Some men and boys returned to their company-owned home in coffins. The youngest death recorded in the mine was 6-years-old.
Technology upgrades and labor reforms brought huge improvements in the 1900s.
Since my grandmother passed, we found a ledger in her house from the 1890s that belonged to my great-great-grandfather, Jacob Rissler. The ledger, in beautiful script, records the work Jacob did as a hired man for a local farmer— planting corn, quarrying stone, hauling lime, all for $.75 per day. Backbreaking, boring work that only seldomly involved dynamite, but it sounds like paradise compared to a coal miner’s job.
“Now I appreciate that coal more than I did as a child,” Mom said. She thought fetching a bucket of coal from the coal shed every day after school was a hardship.
Many of the miners were European immigrants, including Italians, Irish, and Poles. After the tour, we ate sandwiches at Tommy’s Italian Specialty Shop in Coaldale. A cash-only restaurant, it looked like the type of place Peter Santenello would visit on one of his YouTube videos.
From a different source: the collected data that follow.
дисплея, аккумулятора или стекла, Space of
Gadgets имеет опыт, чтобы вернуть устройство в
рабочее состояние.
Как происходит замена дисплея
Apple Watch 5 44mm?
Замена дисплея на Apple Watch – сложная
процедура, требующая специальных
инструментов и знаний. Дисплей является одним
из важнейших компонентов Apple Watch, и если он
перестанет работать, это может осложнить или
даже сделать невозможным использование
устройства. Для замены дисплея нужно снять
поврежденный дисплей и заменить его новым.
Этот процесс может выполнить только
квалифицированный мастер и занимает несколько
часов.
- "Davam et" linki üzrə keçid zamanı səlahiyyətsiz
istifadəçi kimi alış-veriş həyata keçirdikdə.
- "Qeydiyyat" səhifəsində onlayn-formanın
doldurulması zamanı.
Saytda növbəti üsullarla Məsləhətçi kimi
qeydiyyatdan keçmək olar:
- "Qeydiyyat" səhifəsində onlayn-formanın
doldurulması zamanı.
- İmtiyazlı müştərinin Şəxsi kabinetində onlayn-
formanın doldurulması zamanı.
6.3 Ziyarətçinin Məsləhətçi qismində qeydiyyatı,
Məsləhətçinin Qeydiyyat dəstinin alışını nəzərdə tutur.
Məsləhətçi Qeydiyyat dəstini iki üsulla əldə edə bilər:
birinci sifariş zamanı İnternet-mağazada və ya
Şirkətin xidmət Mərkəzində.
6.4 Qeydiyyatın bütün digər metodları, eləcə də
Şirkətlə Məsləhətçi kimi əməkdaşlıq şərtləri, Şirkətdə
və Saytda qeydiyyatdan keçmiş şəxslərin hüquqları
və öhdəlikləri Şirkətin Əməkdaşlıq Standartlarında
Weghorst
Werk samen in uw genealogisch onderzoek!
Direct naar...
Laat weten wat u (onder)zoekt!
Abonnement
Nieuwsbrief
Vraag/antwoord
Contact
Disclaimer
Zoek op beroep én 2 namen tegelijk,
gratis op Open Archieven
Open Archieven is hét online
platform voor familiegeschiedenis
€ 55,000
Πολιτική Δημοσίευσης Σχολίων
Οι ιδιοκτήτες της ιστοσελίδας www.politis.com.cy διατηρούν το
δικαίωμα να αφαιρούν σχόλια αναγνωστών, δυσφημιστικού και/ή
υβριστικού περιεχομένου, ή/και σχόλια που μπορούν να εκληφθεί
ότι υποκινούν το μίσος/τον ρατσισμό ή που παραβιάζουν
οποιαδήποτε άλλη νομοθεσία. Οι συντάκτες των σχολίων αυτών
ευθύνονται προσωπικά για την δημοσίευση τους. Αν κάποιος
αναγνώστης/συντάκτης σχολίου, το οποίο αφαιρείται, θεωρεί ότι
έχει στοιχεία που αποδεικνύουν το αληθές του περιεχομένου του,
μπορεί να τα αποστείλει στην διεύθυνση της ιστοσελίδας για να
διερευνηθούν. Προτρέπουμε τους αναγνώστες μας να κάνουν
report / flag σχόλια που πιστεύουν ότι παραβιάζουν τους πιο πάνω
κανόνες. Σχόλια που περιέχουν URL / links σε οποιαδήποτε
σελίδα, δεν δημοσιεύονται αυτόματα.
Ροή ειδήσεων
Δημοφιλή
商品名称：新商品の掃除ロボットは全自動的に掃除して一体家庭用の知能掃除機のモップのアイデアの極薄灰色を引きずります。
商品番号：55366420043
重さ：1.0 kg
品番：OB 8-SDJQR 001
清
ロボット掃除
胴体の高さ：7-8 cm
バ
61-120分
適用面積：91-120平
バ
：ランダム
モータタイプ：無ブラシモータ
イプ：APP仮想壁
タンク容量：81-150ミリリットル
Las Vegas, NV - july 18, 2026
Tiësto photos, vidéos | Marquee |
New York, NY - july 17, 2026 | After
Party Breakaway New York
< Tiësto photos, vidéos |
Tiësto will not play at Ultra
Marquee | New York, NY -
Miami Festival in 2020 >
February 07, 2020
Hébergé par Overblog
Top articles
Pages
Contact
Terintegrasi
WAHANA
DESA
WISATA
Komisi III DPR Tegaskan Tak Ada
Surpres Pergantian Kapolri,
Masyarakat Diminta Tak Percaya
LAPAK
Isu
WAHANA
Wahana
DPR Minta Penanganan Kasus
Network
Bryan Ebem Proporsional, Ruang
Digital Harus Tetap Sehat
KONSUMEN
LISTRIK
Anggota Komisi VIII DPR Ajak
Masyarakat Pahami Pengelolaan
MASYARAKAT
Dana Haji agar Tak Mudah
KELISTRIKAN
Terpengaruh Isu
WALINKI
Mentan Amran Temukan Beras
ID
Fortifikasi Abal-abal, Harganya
Despite the history, people in this region don’t hate coal. I took a picture of a sign in town reading “Everybody’s goal is mine more coal. ” In Coaltown, just down the road from the No. 9, is Lehigh Anthracite, a surface mine. Stripe mining might scar the earth, but now I realize how much safer it is.
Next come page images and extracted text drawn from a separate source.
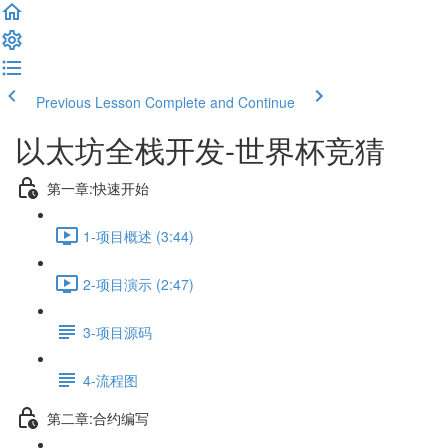
Previous Lesson
Complete and Continue
以太坊全栈开发-世界杯竞猜
第一章:快速开始
1-项目概述 (3:44)
2-项目演示 (2:47)
3-项目源码
4-流程图
第二章:合约编写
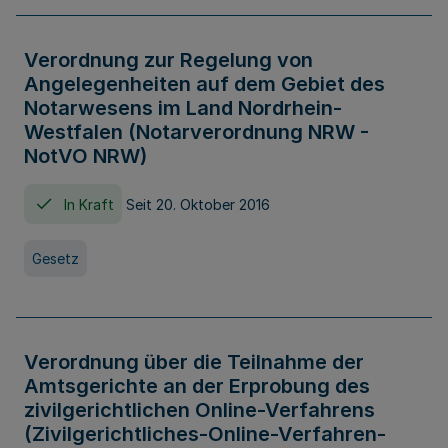
Verordnung zur Regelung von
Angelegenheiten auf dem Gebiet des
Notarwesens im Land Nordrhein-
Westfalen (Notarverordnung NRW -
NotVO NRW)
In Kraft
Seit 20. Oktober 2016
Gesetz
Verordnung über die Teilnahme der
Amtsgerichte an der Erprobung des
zivilgerichtlichen Online-Verfahrens
(Zivilgerichtliches-Online-Verfahren-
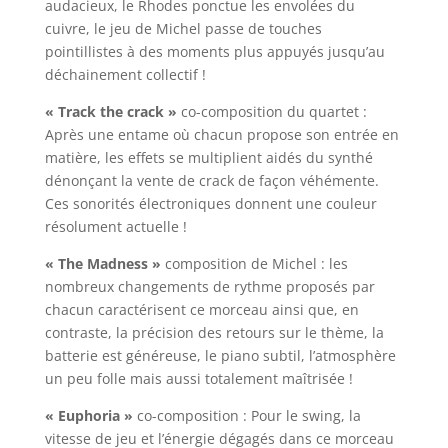
audacieux, le Rhodes ponctue les envolées du
cuivre, le jeu de Michel passe de touches
pointillistes à des moments plus appuyés jusqu’au
déchainement collectif !
« Track the crack »
co-composition du quartet :
Après une entame où chacun propose son entrée en
matière, les effets se multiplient aidés du synthé
dénonçant la vente de crack de façon véhémente.
Ces sonorités électroniques donnent une couleur
résolument actuelle !
« The Madness »
composition de Michel : les
nombreux changements de rythme proposés par
chacun caractérisent ce morceau ainsi que, en
contraste, la précision des retours sur le thème, la
batterie est généreuse, le piano subtil, l’atmosphère
un peu folle mais aussi totalement maîtrisée !
« Euphoria »
co-composition : Pour le swing, la
vitesse de jeu et l’énergie dégagés dans ce morceau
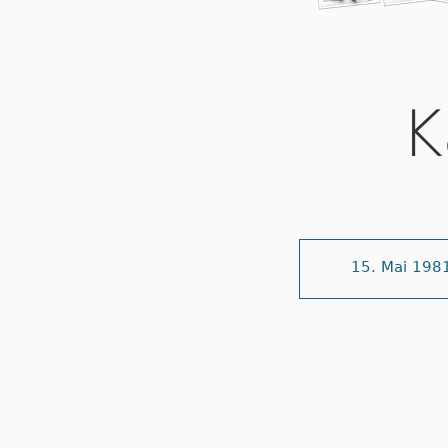
K
15. Mai 198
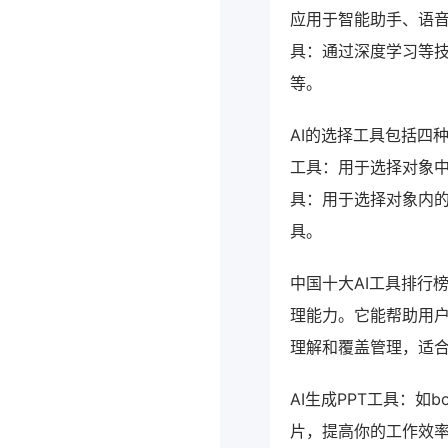
应用于智能助手、语音
具：通过深度学习等
等。
AI的选择工具包括四
工具：用于选择对象中
具：用于选择对象内的
具。
中国十大AI工具排行榜 
理能力。它能帮助用户
理解和覆盖管理，适
AI生成PPT工具：如
片，提高你的工作效率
On the way home, we stopped at Hawk Mountain and hiked about a mile to a lookout. We saw only one hawk, but we also saw deer and a porcupine— the first porcupine I’ve seen in the wild. Not as spiky-looking as imagined.


If you enjoy history or learning about nature, I highly recommend the No. 9 Coal Mine. We had an excellent tour. All ages would enjoy this, as long as you don’t get scared by being underground. Sneakers and a hooded jacket recommended. Mining helmets are available if you want to wear one (I toured a silver mine once were they were required, but thankfully not at this mine.) Ticket prices are reasonable.
I liked Hawk Mountain, too. There’s various hiking trails, with different difficulty levels. The cost wasn’t super cheap, but it’s a well-kept. More info about Hawk Mountain here.
Amazing what you can learn on a day trip.
I think it’s a wonderful idea. I will definitely visit and see it. Thank you for sharing information about this amazing place.
Yes, it’s a very educational place to visit. Thanks for commenting, Malalay!
I kept my Grandpa’s coal bucket for many years till Earl said it was time to down size and none into a condo.
No need for the coal bucket in the condo!